Robotics has been traditionally considered as one of the topics of Artificial Intelligence. On the other hand, most industrial robots need not be particularly intelligent. They can be very useful even when they just can realise planned trajectories. However, mobile robots are dealing with the noisy, ultimately complex and dynamic real world, as it is, not just virtual world, which can be planned, implemented and managed according the needs of the designer. Design principles in the classical Artificial Intelligence, Physical Symbol Systems Hypothesis, goal based design (goal and knowledge, plan, action), modularity, traditional sense-think-act cycle, central information processing architecture and top down design, have turned out to be quite insufficient in connection of building mobile robots for natural environment. Classical AI systems lack robustness and real generalisation capabilities and ability to operate in real time needed in robotics. The operation of classical AI systems is model based. The more comprehensive the more detailed is the model, the more strongly the robotic agent is going to be affected by the frame problem (how can a model of a continuously changing world be kept in tune with the real world) and the symbol grounding problem (the symbol mappings in AI programs are grounded in the human's experience of her/his interaction with the real world; in the case of autonomous robot there is no human operator, the meaning of the symbols must be grounded in the systems own interaction with the real world). In sensor information processing and perception, there are problems in robotics context, which cannot be solved just by adding more MIPS.

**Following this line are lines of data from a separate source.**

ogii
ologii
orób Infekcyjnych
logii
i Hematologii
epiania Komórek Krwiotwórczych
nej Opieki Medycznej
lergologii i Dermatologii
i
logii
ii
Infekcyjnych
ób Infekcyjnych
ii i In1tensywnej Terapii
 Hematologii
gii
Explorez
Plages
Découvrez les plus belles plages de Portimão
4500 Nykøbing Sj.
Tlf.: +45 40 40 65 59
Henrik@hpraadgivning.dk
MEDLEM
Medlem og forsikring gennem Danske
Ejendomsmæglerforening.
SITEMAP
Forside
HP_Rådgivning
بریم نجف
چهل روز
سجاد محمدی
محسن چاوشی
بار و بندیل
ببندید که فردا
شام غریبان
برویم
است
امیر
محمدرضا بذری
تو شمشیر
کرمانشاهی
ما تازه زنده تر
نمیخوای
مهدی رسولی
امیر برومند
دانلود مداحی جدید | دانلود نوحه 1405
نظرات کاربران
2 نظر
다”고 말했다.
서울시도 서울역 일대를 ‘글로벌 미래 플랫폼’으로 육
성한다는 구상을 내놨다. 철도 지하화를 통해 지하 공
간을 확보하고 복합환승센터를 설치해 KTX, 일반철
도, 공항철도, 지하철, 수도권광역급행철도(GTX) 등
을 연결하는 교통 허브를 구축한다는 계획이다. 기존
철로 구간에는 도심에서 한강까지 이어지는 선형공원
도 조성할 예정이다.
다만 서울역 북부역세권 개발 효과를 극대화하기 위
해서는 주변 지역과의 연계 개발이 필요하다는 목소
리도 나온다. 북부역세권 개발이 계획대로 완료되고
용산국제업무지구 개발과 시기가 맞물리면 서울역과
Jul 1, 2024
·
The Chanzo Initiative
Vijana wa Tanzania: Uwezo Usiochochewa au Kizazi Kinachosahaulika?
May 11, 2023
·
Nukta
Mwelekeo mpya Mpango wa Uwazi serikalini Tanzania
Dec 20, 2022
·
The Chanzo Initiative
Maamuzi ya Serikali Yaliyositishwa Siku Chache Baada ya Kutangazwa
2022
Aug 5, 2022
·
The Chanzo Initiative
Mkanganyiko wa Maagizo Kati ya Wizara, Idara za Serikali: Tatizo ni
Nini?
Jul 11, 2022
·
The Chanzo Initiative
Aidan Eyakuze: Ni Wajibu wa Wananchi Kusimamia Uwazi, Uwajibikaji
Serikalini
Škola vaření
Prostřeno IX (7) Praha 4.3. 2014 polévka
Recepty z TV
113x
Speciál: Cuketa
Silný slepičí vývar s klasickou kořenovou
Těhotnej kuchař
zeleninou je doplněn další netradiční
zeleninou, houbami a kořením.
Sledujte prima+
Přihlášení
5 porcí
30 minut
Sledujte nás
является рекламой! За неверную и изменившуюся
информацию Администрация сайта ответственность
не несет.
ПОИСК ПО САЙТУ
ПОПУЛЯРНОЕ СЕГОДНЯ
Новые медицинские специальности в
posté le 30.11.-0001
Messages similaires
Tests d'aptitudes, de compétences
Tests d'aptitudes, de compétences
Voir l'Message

New methodologies for designing intelligent robotic systems have been developed. A new field has grown around the study of behavior based intelligence, also known as embodied cognitive science. The crucial difference is that instead of performing extensive inference operations on internal model or representations, the robot can interact with the current situation. It can merely look at the real world through its sensors. The world is its best model. This approach has proved to be very useful, but many problems are still unsolved. New insights are needed.
Biological creatures have excellent sensor processing and motion control properties and very efficient learning of internal representations through evolution process, which may provide interesting bases for engineering solutions, too. On the basis of studies in biomechanics, neuroscience and biologically oriented neural networks these functions and mechanisms can be partly understood and explained. On the other hand, cognitive psychology can to some degree explain how humans recognise, analyse and organise their environment. In animals and humans, these functions and mechanisms are tightly combined and the same nervous system, although it is hierarchical, can do these all functions. It is very likely that there are the same basic neural structures and mechanisms, initially emerged for efficient sensorimotor functions, but which are flexible enough for higher cognition functions emerged in humans and in other animals. The research on neural mechanisms has maybe concentrated too much on perception only. By taking into account also the related motor actions, the neural systems can be understood better.
The main scientific objective of the proposed seminar is to adapt to practical mobile robotics, in tight interaction between partners representing different disciplines and paradigms, research results both on (I) lower level sensorimotor neural control mechanisms, (II) higher level dynamic perception principles and (III) higher level cognitive functions and mechanism. The main objective is to find common representations and mechanisms for all these tightly combined functions.